The MongoDB Hadoop Adapter is a plugin for Hadoop that provides Hadoop the ability to use MongoDB as an input source and/or an output source.
CURRENT RELEASE: 1.0.0
This release primarly supports Hadoop 1.0 or Cloudera CDH3 Update 3 (Which ships 0.20.2). If you wish to use Hadoop Streaming with MongoDB, please see the notes on Streaming Hadoop versions below.
This product only supports MongoDB 2.0+; although it should (mostly) work with 1.8.x. We cannot provide support for legacy MongoDB builds.
Note: If you have questions please email the mongodb-user Mailing List, rather than directly contacting contributors or maintainers.
- Brendan McAdams [email protected]
- Eliot Horowitz [email protected]
- Ryan Nitz
- Russell Jurney (@rjurney) (Lots of significant Pig improvements)
- Sarthak Dudhara [email protected] (BSONWritable comparable interface)
- Priya Manda [email protected] (Test Harness Code)
- Rushin Shah [email protected] (Test Harness Code)
- Joseph Shraibman [email protected] (Sharded Input Splits)
- Sumin Xia [email protected] (Sharded Input Splits)
You will need the MongoDB Java Driver 2.7.3+.
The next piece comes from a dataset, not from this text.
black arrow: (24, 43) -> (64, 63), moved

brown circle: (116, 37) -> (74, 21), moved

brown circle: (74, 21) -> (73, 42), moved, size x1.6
Issue tracking: https://jira.mongodb.org/browse/HADOOP/
Discussion: http://groups.google.com/group/mongodb-user/
The Mongo-Hadoop adapter uses the
SBT Build Tool tool for
compilation. SBT provides superior support for discrete configurations
targeting multiple Hadoop versions. The distribution includes
self-bootstrapping copy of SBT in the distribution as sbt
. Create a
copy of the jar files using the following command:
./sbt package
The MongoDB Hadoop Adapter supports a number of Hadoop releases. You
can change the Hadoop version supported by the build by modifying the
value of hadoopRelease
in the build.sbt
file. For instance, set
this value to:
hadoopRelease in ThisBuild := "cdh3"
Configures a build against Cloudera CDH3u3, while:
hadoopRelease in ThisBuild := "0.21"
Configures a build against Hadoop 0.21 from the mainline Apache distribution.
Unfortunately, we are not aware of any Maven repositories that contain artifacts for Hadoop 0.21 at present. You may need to resolve these dependencies by hand if you choose to build using this configuration. We also publish releases to the central Maven repository with artifacts customized using the dependent release name. Our "default" build has no artifact name attached and supports Hadoop 1.0.
After building, you will need to place the "core" jar and the
"mongo-java-driver" in the lib
directory of each Hadoop server.
The MongoDB-Hadoop Adapter supports the following releases. Valid keys for configuration and Maven artifacts appear below each release.
This derives from Apache Hadoop 0.20.2, but includes many custom patches. Patches include binary streaming, and Pig 0.8.1. This target compiles ALL Modules, including Streaming.
- cdh3
- Maven artifact: "org.mongodb" / "mongo-hadoop_cdh3u3"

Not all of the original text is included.